━━━ Data records

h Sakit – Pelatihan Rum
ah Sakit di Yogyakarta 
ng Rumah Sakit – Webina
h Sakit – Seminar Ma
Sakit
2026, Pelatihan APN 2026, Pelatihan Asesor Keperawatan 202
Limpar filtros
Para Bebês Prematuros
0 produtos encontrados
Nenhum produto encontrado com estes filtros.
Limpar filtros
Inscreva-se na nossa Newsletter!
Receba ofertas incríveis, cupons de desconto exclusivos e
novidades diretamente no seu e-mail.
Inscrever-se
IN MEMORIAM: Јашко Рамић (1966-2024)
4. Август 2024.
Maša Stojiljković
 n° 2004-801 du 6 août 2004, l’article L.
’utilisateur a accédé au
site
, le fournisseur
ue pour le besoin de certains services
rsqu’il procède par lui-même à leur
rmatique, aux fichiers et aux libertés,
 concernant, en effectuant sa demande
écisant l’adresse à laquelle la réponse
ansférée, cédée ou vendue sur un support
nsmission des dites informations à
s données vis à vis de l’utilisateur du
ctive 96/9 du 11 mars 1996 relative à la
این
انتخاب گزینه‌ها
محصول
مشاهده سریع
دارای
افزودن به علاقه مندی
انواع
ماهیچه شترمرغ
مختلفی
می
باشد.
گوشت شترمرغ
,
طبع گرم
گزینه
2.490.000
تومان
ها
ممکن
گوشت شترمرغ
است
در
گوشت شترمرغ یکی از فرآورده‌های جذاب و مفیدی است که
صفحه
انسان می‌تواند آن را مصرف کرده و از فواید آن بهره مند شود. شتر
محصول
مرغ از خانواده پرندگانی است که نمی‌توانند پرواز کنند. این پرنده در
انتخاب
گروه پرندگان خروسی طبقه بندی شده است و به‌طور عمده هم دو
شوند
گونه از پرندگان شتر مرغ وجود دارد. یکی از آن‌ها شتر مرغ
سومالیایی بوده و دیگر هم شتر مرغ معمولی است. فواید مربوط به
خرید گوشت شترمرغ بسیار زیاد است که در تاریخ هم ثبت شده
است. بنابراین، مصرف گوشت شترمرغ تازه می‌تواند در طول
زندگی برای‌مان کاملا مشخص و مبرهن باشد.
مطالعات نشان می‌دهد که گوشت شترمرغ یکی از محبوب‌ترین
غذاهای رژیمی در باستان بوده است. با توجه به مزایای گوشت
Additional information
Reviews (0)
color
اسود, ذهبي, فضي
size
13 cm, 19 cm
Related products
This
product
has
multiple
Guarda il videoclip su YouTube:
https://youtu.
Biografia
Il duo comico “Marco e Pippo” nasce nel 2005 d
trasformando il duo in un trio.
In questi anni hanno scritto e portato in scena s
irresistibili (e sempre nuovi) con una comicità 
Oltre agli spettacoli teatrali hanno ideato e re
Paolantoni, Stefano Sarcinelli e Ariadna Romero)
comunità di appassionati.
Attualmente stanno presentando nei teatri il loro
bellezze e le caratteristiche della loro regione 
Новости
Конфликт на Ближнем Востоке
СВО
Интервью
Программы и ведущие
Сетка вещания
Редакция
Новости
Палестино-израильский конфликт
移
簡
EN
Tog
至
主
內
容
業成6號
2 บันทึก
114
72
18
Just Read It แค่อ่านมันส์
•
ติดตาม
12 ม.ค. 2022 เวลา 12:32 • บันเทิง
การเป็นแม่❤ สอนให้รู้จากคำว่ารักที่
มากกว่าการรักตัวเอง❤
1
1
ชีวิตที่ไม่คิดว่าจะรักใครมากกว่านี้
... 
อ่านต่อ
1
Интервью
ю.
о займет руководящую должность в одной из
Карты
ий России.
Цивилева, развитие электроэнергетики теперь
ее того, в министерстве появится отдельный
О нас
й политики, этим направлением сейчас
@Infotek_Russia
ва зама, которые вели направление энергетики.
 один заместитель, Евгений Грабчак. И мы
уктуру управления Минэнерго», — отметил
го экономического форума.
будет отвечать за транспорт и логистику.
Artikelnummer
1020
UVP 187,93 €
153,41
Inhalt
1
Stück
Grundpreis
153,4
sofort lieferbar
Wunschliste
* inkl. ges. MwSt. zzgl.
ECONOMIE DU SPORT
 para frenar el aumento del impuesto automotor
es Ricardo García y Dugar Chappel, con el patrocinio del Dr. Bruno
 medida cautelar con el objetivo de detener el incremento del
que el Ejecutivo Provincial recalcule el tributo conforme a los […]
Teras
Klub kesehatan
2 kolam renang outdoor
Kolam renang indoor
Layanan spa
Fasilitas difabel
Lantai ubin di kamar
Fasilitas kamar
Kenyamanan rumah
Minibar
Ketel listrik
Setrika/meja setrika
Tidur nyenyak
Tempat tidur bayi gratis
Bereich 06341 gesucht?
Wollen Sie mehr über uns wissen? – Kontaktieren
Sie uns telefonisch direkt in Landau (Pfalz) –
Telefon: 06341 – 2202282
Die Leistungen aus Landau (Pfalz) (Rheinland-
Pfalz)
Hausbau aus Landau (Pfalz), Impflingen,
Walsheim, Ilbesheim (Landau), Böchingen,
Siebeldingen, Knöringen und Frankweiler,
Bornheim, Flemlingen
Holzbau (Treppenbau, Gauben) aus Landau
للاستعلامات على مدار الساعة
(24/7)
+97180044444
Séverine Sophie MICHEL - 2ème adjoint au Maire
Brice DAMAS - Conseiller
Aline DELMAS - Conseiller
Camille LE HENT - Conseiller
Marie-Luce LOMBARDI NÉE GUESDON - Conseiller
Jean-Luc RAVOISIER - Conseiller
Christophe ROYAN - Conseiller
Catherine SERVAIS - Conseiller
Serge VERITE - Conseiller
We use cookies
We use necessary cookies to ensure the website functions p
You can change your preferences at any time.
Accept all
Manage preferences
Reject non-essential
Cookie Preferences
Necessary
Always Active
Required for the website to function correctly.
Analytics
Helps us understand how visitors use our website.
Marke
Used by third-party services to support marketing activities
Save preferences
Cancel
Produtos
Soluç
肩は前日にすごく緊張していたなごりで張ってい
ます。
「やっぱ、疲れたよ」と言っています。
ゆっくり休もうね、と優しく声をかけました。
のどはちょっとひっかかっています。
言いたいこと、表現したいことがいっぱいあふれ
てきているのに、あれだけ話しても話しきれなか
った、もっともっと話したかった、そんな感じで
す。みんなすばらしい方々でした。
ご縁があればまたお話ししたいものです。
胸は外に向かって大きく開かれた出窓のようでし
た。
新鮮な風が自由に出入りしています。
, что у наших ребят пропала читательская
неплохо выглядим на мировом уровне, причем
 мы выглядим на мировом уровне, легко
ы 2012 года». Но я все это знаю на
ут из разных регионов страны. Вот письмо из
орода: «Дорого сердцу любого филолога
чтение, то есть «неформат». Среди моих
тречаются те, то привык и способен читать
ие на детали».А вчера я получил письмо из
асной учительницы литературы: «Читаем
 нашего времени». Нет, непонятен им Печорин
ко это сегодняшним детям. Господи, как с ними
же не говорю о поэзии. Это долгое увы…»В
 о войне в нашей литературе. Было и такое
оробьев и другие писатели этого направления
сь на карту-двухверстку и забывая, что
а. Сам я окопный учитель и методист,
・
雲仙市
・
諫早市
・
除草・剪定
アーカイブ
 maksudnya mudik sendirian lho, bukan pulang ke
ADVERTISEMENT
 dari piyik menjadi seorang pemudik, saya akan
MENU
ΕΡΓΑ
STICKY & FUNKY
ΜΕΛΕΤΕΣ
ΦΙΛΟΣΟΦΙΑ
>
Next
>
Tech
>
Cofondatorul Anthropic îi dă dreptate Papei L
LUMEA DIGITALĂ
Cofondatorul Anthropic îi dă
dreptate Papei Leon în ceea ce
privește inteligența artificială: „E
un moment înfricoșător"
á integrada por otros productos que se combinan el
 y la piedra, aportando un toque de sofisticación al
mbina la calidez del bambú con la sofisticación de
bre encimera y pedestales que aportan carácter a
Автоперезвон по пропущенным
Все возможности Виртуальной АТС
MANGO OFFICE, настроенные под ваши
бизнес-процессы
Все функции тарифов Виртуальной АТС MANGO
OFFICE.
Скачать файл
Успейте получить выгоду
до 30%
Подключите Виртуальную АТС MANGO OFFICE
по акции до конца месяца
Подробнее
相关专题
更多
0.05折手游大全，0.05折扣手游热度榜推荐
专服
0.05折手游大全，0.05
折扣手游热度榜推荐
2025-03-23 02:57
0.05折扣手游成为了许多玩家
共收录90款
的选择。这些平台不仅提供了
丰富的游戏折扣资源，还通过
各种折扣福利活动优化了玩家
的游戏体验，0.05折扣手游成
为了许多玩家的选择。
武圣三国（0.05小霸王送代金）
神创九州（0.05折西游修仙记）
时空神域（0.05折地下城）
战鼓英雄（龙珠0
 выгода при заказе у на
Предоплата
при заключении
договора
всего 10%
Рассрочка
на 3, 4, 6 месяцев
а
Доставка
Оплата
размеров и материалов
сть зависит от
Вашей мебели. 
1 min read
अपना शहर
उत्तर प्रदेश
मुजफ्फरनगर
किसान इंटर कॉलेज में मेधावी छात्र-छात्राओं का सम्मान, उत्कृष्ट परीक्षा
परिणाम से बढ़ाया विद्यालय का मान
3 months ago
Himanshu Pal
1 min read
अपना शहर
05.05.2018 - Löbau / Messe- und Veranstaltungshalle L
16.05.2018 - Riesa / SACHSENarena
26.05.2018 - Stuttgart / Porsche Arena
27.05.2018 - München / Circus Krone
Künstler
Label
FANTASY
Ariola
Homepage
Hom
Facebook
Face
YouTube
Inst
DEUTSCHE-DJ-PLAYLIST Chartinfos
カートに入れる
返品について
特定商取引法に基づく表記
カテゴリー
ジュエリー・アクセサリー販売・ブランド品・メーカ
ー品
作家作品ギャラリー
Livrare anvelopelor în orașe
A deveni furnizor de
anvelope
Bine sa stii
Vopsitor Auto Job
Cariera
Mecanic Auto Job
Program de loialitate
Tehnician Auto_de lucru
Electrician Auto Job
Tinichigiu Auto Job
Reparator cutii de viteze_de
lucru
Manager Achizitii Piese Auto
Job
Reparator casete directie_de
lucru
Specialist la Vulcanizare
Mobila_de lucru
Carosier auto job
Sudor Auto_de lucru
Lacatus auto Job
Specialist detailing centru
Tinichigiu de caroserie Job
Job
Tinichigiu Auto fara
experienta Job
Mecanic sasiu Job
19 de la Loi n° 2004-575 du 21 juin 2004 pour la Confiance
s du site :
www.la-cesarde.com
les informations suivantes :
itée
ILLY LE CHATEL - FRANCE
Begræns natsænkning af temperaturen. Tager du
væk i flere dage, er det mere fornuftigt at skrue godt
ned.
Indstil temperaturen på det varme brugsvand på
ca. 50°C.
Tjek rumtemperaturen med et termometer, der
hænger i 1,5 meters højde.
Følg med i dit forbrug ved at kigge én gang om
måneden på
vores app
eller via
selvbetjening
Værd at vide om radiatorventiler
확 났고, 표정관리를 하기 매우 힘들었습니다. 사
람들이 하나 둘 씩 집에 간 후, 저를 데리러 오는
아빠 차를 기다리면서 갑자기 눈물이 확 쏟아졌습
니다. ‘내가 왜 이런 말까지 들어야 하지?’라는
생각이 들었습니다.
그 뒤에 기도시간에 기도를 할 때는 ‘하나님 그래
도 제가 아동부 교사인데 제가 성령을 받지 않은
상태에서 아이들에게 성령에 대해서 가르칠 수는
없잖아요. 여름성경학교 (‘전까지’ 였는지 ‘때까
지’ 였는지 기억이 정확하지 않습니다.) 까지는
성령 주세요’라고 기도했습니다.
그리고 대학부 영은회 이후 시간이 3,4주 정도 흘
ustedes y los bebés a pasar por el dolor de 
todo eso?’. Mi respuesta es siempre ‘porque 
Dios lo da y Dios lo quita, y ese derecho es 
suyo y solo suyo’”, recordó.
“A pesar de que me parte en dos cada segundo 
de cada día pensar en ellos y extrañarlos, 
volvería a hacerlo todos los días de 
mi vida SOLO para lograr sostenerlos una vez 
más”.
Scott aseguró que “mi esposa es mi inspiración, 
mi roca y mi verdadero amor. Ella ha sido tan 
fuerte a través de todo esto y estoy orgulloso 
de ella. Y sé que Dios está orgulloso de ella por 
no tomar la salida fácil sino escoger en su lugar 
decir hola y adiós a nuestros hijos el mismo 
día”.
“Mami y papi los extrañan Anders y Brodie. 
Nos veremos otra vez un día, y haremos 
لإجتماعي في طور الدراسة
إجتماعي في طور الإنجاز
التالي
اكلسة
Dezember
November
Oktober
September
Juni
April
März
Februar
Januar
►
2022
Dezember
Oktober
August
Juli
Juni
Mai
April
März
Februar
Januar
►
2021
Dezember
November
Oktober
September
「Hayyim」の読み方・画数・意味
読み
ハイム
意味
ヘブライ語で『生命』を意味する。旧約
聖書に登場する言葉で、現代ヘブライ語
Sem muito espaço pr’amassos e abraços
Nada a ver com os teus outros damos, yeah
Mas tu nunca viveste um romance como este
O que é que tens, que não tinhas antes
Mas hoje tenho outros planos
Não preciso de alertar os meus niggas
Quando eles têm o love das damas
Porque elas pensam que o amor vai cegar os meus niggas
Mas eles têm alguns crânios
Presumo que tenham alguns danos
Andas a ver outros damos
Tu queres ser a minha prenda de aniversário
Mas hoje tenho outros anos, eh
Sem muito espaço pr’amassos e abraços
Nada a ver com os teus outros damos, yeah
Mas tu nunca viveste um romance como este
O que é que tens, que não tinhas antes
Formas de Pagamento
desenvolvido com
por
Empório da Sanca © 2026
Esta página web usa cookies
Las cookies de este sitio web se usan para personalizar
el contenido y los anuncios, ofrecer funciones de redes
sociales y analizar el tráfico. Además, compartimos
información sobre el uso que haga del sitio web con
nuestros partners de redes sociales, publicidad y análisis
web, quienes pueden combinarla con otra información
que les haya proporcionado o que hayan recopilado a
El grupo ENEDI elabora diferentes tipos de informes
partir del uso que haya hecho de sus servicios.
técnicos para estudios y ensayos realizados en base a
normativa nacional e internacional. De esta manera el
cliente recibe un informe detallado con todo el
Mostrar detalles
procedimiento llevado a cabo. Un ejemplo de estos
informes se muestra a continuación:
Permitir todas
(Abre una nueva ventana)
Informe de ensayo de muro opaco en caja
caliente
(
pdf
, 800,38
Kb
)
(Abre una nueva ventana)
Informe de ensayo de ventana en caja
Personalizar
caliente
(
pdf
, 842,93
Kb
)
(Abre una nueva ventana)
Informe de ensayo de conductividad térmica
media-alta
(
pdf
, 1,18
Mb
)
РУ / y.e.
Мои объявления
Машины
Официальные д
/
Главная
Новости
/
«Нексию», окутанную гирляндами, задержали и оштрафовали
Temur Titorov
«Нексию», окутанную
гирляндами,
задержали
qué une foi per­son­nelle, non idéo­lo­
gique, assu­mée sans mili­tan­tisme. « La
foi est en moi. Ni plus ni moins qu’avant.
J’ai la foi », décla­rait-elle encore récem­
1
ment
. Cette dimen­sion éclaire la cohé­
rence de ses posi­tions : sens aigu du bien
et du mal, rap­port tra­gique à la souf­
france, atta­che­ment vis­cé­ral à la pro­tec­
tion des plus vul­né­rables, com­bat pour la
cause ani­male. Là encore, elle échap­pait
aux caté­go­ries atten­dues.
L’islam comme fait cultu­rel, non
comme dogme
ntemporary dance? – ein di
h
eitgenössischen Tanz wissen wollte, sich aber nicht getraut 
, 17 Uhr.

━━━━━━

## What is required:
If a line in the records includes "lucru", it counts toward the total; report that total by itself.

## Reply:
5